Ma première pensée a été: « Je suis sur le point d’être viré. »Ma prochaine pensée était: « Nous allons tous les deux être renvoyés. »J’avais l’impression de vouloir vomir. Le rapport écrit cinglant est venu 2 jours plus tard. M. Big Boss était déçu de nous à tous les niveaux.

Nous avons gardé nos emplois, mais 2 mois plus tard, il est revenu. Avions-nous peur ? Tu ferais mieux de croire qu’on l’était. Nous étions également prêts à faire tout ce qu’il fallait pour montrer à M. Big Boss exactement ce qu’il voulait voir. Toutes les pensées sur nos clients et ce qui était bon pour l’entreprise sont sorties par la fenêtre. Au lieu de cela, tout ce qui nous préoccupait était de savoir comment sauver la face avec notre patron, l’emmener dans des endroits où nous savions que nous aurions du succès, donnant l’impression que les choses étaient meilleures qu’elles ne l’étaient, et présentait essentiellement un faux front pour s’assurer qu’il était satisfait de nous.

Et il l’était. Le mémo suivant nous a dit à quel point nous nous étions améliorés. Si vous voulez plaider pour un leadership basé sur la peur, vous pourriez dire que M. Big Boss nous a fait agir. Quand vous retirez les couches, M. Big Boss a fait plus de mal que de bien. Nous n’avons pas amélioré nos résultats; nous avons simplement montré à M. Big Boss ce que nous savions qu’il voulait voir. J’ai découvert plus tard que tous les autres directeurs des ventes de notre région avaient fait la même chose.

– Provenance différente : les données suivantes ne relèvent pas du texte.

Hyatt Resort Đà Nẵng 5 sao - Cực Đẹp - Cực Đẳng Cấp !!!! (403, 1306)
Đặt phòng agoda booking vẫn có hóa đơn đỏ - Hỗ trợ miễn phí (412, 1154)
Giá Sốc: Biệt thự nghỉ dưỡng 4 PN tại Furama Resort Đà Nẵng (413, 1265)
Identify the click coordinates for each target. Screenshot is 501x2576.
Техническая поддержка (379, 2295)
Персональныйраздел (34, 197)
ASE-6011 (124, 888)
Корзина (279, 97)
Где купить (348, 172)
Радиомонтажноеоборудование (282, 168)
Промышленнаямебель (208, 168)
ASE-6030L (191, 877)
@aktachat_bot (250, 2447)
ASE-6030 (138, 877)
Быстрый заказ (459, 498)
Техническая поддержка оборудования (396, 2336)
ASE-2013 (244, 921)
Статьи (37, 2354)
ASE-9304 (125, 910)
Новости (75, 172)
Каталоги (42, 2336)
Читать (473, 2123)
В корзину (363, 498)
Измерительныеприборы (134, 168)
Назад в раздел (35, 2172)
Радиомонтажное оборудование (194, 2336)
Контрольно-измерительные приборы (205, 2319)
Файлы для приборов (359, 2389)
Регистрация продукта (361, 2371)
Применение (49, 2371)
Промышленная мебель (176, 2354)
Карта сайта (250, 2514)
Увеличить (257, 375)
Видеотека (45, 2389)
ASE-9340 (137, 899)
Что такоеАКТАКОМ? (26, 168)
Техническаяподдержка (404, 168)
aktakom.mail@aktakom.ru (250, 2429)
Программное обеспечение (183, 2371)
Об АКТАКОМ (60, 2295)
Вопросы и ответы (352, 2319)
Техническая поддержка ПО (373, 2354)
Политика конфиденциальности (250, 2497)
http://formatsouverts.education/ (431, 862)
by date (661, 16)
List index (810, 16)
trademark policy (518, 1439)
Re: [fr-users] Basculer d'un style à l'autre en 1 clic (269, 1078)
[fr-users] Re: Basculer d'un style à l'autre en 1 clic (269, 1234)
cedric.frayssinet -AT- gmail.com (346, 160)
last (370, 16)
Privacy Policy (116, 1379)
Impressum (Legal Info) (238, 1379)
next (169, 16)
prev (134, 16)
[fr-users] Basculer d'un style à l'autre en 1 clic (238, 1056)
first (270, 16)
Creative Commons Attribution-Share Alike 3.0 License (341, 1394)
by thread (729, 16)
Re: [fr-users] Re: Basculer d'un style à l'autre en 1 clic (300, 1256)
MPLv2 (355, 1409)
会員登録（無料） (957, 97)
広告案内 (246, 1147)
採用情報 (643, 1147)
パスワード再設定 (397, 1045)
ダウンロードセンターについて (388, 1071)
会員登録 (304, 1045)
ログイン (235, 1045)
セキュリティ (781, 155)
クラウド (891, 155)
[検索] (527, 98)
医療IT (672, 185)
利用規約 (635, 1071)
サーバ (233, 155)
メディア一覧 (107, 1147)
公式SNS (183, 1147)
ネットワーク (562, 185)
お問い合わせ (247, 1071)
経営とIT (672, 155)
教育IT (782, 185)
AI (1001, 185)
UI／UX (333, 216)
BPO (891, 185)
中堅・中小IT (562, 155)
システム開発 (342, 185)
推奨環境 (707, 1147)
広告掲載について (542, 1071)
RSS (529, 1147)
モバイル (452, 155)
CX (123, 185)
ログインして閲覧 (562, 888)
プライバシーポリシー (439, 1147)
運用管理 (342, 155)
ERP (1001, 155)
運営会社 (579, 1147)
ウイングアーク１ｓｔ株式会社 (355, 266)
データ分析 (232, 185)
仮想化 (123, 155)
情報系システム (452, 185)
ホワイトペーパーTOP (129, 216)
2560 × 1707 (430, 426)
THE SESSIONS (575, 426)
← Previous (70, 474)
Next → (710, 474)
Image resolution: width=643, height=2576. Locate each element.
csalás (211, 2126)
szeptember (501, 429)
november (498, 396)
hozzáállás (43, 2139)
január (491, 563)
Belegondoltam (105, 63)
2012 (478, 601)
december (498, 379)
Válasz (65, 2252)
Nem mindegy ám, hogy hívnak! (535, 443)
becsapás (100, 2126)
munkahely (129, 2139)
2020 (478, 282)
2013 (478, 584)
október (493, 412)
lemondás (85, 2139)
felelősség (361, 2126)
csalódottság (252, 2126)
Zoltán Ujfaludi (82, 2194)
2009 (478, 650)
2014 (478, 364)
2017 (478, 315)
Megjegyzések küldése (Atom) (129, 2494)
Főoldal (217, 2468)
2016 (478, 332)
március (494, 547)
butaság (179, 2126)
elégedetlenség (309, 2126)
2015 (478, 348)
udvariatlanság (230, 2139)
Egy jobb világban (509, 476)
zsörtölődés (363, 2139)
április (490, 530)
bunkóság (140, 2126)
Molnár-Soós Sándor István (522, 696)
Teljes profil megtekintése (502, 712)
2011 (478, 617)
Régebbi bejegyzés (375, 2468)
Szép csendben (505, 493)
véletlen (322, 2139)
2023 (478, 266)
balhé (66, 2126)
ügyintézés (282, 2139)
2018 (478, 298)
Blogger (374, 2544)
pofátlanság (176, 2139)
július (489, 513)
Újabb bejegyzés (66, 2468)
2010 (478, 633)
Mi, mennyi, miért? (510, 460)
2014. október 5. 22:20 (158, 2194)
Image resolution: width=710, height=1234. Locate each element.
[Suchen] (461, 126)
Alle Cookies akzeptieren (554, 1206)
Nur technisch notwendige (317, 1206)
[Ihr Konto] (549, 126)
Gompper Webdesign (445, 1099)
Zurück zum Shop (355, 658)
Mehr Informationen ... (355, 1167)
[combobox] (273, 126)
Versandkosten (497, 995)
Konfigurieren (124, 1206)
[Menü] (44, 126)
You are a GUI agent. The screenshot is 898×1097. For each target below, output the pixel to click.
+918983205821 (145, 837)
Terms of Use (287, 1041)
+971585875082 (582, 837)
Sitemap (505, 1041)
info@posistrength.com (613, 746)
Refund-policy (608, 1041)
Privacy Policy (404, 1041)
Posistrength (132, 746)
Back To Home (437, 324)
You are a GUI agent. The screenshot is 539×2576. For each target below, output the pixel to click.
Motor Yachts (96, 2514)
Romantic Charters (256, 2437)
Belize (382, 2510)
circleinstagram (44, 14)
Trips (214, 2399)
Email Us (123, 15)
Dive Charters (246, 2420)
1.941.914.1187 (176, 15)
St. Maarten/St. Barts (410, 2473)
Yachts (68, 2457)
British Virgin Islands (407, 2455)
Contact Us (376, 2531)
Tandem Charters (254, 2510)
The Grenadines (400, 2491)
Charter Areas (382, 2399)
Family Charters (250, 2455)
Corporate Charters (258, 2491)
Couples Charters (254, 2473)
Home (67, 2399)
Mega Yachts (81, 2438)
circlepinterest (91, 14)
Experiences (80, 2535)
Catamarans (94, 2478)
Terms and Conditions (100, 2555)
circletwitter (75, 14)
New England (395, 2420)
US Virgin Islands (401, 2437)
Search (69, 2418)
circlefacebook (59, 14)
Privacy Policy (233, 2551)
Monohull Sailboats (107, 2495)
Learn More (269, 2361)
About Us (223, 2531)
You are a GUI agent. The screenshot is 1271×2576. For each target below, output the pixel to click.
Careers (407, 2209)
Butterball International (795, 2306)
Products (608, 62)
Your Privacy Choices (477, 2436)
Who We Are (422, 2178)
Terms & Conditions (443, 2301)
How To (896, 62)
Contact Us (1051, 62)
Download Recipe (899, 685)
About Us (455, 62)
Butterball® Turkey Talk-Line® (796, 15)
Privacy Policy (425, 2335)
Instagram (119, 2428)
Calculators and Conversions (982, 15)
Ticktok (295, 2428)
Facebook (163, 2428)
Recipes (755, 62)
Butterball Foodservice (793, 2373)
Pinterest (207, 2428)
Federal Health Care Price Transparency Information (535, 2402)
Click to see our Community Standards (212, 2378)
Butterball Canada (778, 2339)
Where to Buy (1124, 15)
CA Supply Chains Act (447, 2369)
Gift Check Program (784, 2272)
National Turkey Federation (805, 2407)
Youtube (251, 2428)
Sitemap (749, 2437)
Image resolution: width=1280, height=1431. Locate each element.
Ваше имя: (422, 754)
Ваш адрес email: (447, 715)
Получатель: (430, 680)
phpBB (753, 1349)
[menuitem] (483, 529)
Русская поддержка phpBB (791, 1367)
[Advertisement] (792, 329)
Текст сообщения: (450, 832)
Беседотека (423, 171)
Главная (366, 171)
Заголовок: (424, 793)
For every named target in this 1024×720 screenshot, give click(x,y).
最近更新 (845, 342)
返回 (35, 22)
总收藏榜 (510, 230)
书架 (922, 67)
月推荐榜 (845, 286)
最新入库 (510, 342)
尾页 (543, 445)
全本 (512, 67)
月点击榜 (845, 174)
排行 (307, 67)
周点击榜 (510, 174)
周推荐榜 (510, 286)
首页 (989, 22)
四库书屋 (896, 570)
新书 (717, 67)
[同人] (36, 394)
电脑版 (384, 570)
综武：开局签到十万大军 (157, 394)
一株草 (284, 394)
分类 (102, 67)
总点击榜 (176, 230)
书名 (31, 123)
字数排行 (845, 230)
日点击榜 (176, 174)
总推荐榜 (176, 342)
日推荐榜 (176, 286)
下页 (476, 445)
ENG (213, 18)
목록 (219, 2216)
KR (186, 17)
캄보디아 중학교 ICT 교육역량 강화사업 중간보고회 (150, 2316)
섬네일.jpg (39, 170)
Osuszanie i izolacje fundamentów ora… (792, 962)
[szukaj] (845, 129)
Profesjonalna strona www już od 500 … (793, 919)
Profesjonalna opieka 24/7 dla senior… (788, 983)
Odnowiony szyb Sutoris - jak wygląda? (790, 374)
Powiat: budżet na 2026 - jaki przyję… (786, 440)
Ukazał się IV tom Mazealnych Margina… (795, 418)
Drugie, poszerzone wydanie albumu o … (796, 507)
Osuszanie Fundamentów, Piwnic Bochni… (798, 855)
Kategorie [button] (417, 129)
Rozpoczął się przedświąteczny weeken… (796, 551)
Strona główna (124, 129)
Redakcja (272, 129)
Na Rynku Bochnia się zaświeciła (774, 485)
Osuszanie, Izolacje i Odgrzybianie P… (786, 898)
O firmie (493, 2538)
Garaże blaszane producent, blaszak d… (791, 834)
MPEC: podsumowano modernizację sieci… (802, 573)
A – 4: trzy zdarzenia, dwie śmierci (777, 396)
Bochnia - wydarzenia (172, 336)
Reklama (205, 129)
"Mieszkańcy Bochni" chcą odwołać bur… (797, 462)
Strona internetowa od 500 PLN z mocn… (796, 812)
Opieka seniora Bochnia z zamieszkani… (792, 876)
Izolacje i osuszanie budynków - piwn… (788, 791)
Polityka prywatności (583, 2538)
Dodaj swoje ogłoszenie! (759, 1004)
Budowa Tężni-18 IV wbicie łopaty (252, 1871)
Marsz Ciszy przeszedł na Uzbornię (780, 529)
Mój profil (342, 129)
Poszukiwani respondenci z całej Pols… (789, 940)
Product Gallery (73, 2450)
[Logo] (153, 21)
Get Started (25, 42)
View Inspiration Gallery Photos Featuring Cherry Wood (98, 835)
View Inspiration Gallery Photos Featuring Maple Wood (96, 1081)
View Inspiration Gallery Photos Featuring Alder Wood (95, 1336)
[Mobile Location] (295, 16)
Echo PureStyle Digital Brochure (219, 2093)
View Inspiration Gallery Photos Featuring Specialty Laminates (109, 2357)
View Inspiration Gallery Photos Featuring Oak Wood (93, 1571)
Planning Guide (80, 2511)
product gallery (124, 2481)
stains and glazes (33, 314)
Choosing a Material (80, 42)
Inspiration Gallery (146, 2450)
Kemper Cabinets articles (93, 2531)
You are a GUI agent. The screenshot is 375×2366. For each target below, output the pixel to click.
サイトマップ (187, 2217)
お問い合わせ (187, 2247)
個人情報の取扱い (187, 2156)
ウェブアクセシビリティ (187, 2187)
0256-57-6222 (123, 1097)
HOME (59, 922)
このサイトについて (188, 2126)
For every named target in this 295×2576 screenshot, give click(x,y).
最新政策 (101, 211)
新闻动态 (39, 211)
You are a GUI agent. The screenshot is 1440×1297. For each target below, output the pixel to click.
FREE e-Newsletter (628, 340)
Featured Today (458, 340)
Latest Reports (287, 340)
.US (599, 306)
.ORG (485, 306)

C’est le problème du leadership basé sur la peur. Quand les gens ont peur du patron, le patron a une vision modifiée de la réalité. Les gens ne s’améliorent pas; ils agissent comme s’ils s’étaient améliorés. Heureusement, notre prochain grand patron a décidé de nous coacher, au lieu de nous réprimander. Comme vous pouvez l’imaginer, c’est à ce moment-là que nous nous sommes réellement améliorés. La peur incitera vos employés à agir, mais probablement pas comme vous le souhaitez.